El Proyecto “Alternativa de vida para niños, niñas y adolescentes en situación de calle”, tenía previsto que en la fase inicial, se quedarían unos 15 de los 175 menores trasladados a los cinco hogares, involucrados en este desafío
Pero a nueve días de la “batida”, 48 continúan la batalla contra la adicción, motivados por el hallazgo de lo que siempre les faltó, el afecto, la paciencia y el cuidado de gente que se preocupa realmente por ellos
Darynka Sánchez A. 23/JUN/07 BOLIVIA
La noticia de que 175 niños, niñas y adolescentes, adictos al consumo de la clefa, habían sido trasladados a cinco hogares, para iniciar un proceso de rehabilitación, fue tomada con cierto escepticismo en la sociedad, no sólo porque los menores fueron llevados contra su voluntad, sino, también, porque para la gran mayoría, “los polillas son verdaderos casos perdidos”.
Más de uno pensó que, encerrarlos en hogares, iba a ser solamente una cárcel que aliviaría a la ciudadanía, por lo menos por un tiempo, de la presencia “indeseable” de estos menores que robaban y atacaban en las calles, para garantizar su propia sobrevivencia.
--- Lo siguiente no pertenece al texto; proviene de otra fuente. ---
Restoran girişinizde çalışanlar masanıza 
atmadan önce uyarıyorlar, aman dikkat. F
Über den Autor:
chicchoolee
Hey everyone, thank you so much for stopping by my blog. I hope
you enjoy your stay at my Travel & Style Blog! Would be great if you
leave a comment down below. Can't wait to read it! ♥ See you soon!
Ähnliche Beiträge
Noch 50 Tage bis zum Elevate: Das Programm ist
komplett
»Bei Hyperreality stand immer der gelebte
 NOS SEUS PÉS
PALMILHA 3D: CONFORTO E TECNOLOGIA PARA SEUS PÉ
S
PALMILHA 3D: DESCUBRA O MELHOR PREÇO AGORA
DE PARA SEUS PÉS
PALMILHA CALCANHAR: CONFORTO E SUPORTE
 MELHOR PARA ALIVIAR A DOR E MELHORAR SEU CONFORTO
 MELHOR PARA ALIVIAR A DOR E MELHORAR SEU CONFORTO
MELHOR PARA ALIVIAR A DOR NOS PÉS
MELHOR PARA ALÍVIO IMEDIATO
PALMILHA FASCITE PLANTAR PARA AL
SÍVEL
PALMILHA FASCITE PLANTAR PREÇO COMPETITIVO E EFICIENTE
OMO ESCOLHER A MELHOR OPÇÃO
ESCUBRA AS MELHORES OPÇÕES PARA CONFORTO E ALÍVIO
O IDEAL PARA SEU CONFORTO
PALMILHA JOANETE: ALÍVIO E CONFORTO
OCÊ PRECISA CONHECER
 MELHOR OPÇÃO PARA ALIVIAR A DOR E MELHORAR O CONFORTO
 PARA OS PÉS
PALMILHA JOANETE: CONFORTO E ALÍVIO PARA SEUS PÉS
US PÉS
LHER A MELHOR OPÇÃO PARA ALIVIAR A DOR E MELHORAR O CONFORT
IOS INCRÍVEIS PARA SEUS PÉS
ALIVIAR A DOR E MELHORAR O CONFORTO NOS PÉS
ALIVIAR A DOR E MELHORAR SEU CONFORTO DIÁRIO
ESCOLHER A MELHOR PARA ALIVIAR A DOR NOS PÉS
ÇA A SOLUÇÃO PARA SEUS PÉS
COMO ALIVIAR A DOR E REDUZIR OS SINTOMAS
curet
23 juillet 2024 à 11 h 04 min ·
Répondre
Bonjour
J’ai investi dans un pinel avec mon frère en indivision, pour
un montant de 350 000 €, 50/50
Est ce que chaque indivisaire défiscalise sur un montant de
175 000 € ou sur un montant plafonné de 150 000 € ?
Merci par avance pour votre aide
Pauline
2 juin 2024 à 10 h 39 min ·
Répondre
Sin embargo, la realidad es otra. A diferencia de decenas de batidas, planes y actividades que sólo significaron una pérdida de recursos y meros shows organizados para que algunos políticos puedan figurar, el Proyecto de , creado por la Fundación “Esperanza y Futuro” y el Servicio Departamental de Gestión Social (Sedeges), constituye, por fin, una alternativa seria, profesional y sostenible, para batallar contra el peligro de generaciones dominadas por la adicción y extraviadas en la calle.
Una batida diferente
El 15 de junio de este año, 175 menores de entre 6 y 18 años, fueron conducidos a cinco hogares. La tarea no fue nada fácil. Las adolescentes que ya son madres, se sentaban en el piso, negándose a subir a los vehículos del Proyecto, argumentando que tenían su pareja y nadie iba a separarles. Exigían que la televisión se hiciera presente. Otros, advertían que “igualito” se iban a escapar, pues ya tenían viejas experiencias y recuerdos dolorosos de las batidas anteriores, en las que eran llevados al patio de algunas unidades policiales, donde eran requisados, maltratados y despojados de sus cosas, para luego remitirlos a centros donde los utilizaban para pedir dinero en las calles.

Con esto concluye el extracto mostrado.